This washed-rind British beaut made from raw sheep's milk is named after James Aldridge, an iconic cheesemaker and champion of British cheese.
It's made at the Holker Farm Dairy in Cumbria in northern England by Martin Gott, who learned cheesemaking from British cheese legends Graham Kirkham (Kirkham’s Lancashire) and Mary Holbrook before setting up his own business. Gott and his partner Nicola Robinson have an established a flock of Lacaune ewes, a breed that originated in the Auvergne region of France.
To make this square-shaped cheese, Gott and Robinson use sheep's milk from an early-morning milking, which is pumped directly through from the milking parlor into the cheesemaking vat while it's still warm. They increase temperature slightly and add a starter culture that's been cultivated on-site. The milk sits for about half an hour to ripen before the rennet is added. Within about ninety minutes, the milk has coagulated, and it’s cut into half-inch squares, left for twenty minutes to allow some of the whey to drain off, and then scooped into molds lined with cloth.
The newly formed cheeses are left overnight to drain and towards the end of the day, weights are placed on top to complete the draining process.

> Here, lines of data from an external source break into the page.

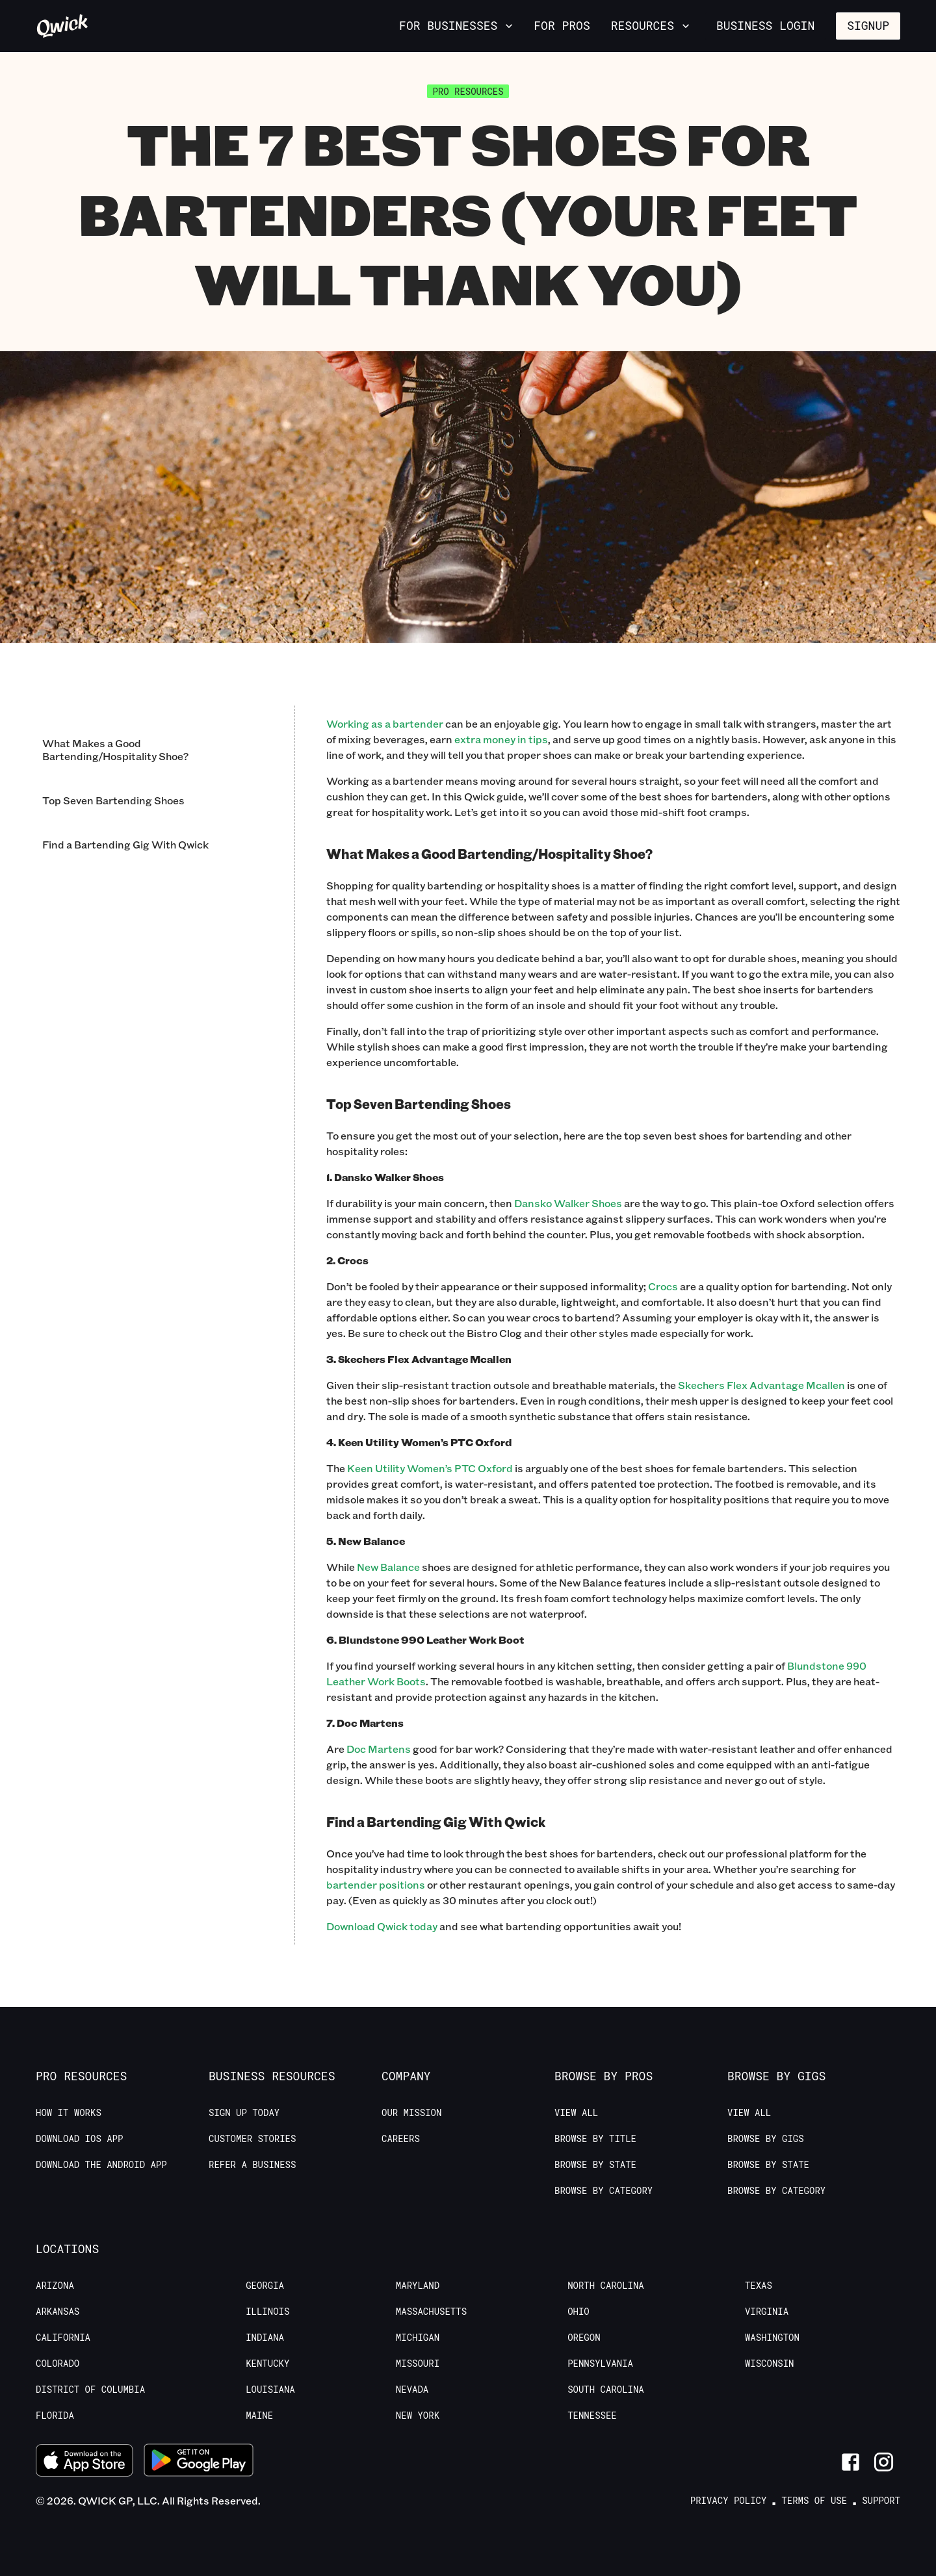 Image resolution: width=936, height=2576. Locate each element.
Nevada (412, 2389)
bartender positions (375, 1884)
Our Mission (411, 2113)
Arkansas (57, 2311)
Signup (868, 25)
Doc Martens (378, 1748)
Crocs (663, 1286)
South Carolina (605, 2389)
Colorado (57, 2363)
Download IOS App (79, 2139)
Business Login (765, 25)
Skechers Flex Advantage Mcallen (761, 1385)
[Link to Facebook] (850, 2462)
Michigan (417, 2337)
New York (417, 2415)
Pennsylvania (600, 2363)
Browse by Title (595, 2139)
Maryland (417, 2285)
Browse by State (595, 2165)
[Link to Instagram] (883, 2462)
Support (881, 2500)
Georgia (265, 2285)
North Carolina (605, 2285)
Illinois (267, 2311)
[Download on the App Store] (84, 2462)
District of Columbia (90, 2389)
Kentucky (267, 2363)
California (63, 2337)
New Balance (388, 1567)
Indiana (265, 2337)
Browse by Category (603, 2191)
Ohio (578, 2311)
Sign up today (244, 2113)
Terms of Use (814, 2500)
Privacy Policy (728, 2500)
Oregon (583, 2337)
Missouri (417, 2363)
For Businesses (457, 25)
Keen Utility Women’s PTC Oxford (430, 1468)
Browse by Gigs (765, 2139)
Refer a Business (252, 2165)
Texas (758, 2285)
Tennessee (592, 2415)
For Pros (562, 25)
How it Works (68, 2113)
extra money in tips (501, 739)
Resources (651, 25)
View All (576, 2113)
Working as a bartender (384, 723)
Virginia (766, 2311)
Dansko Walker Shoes (568, 1203)
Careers (401, 2139)
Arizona (55, 2285)
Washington (772, 2337)
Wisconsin (769, 2363)
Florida (55, 2415)
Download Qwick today (381, 1926)
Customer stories (252, 2139)
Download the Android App (101, 2165)
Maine (259, 2415)
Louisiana (270, 2389)
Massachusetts (431, 2311) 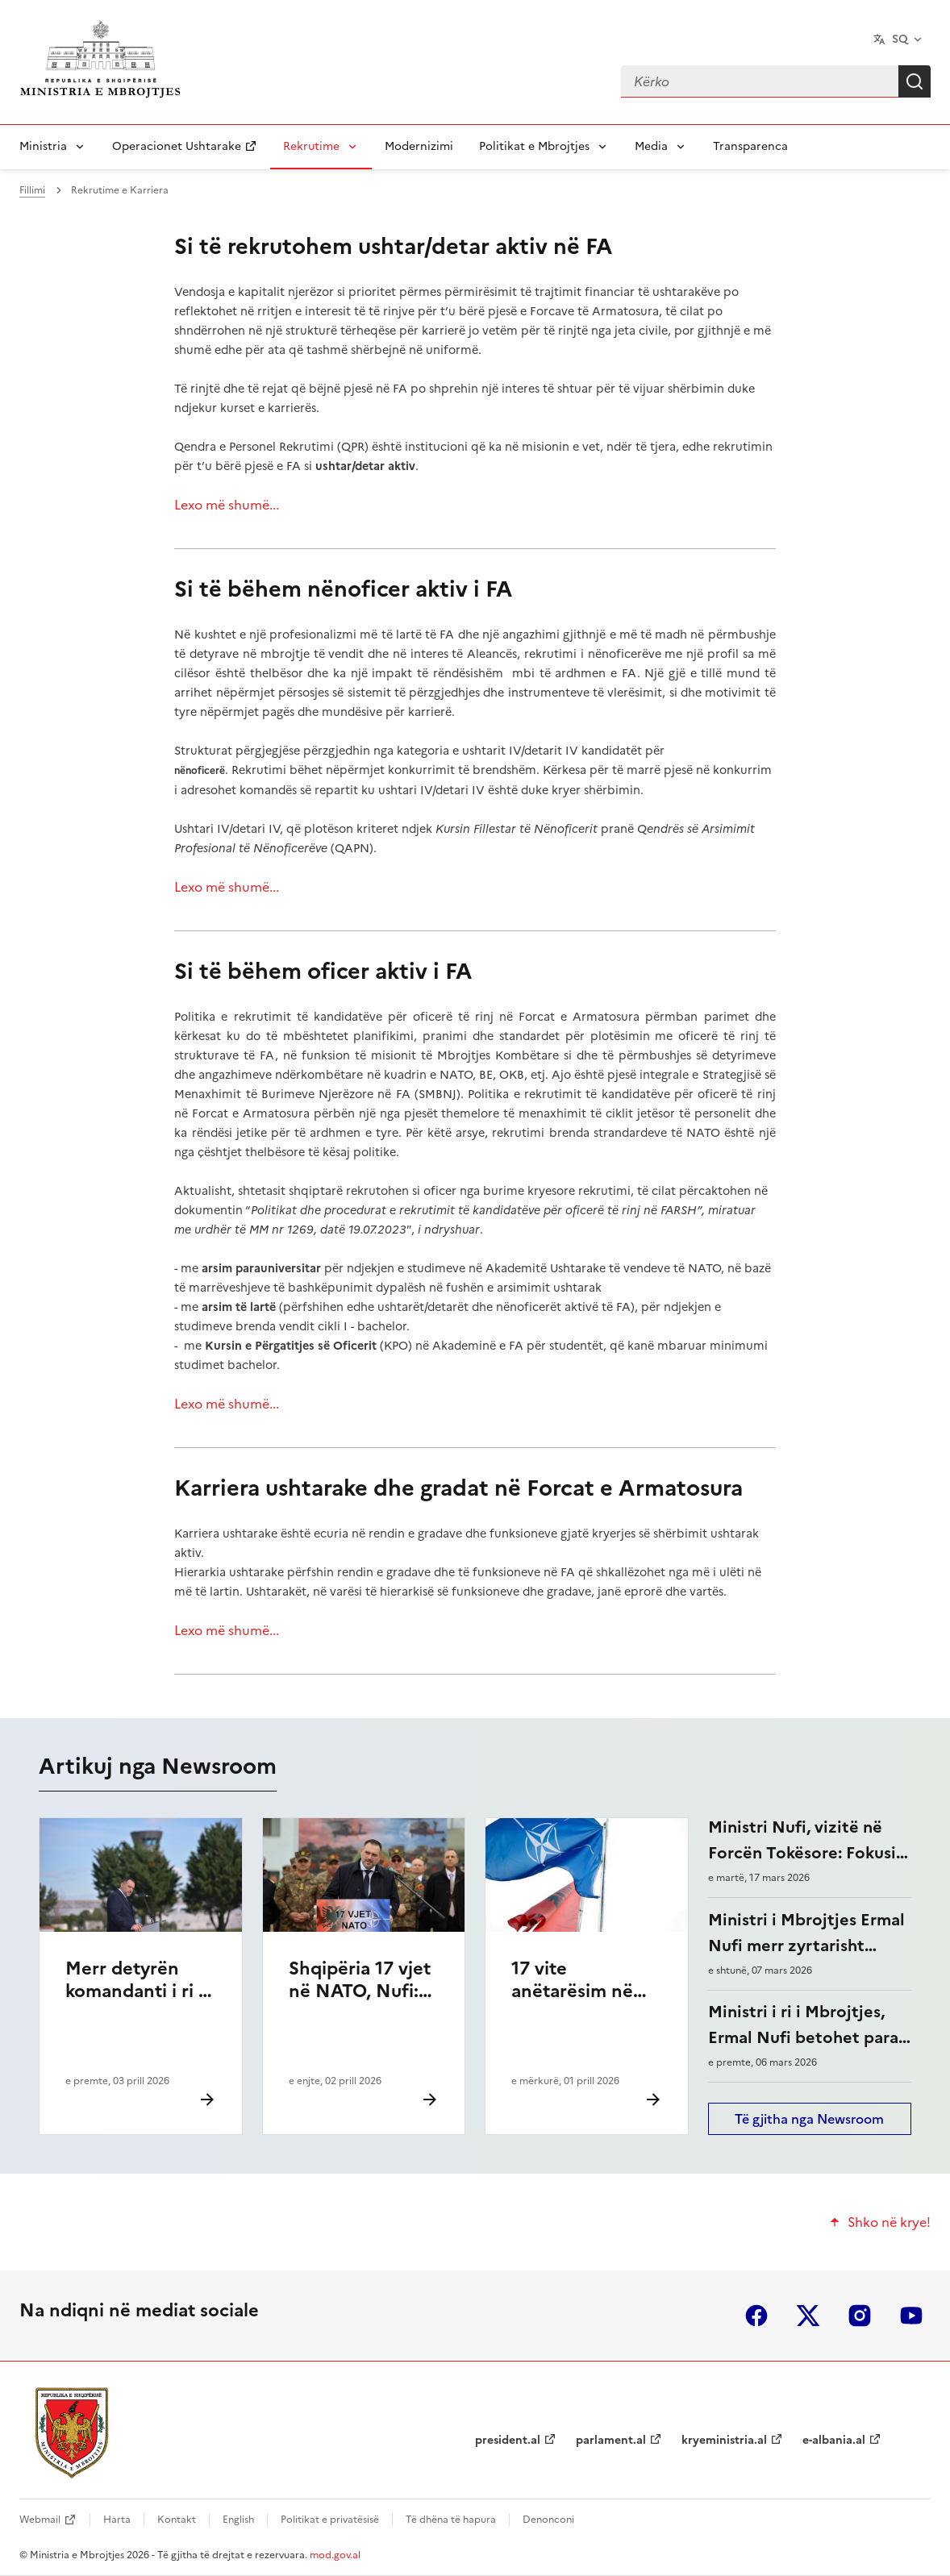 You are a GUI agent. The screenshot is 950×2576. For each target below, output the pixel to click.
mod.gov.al (335, 2555)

After removing the cloth, the cheeses are turned out onto racks for a dat hours in the warm, humid salting room before dry salt is applied to their rinds on day three or four. On day five, the wheels are transferred to maturing rooms where they are washed regularly to encourage the development of the Brevibacterium linens culture that gives the cheese its distinct rind and flavor.
St James is semi-soft with a pale, cream-colored interior paste, a slightly tacky texture, and a gentle brown-orange rind. It's complex—deeply flavorful and buttery, with notes of custard and a sweet, almondy finish. It's milky but with a savory kick.
Pair St James with a malty ale, or graham crackers—anything with malt and a little fizz.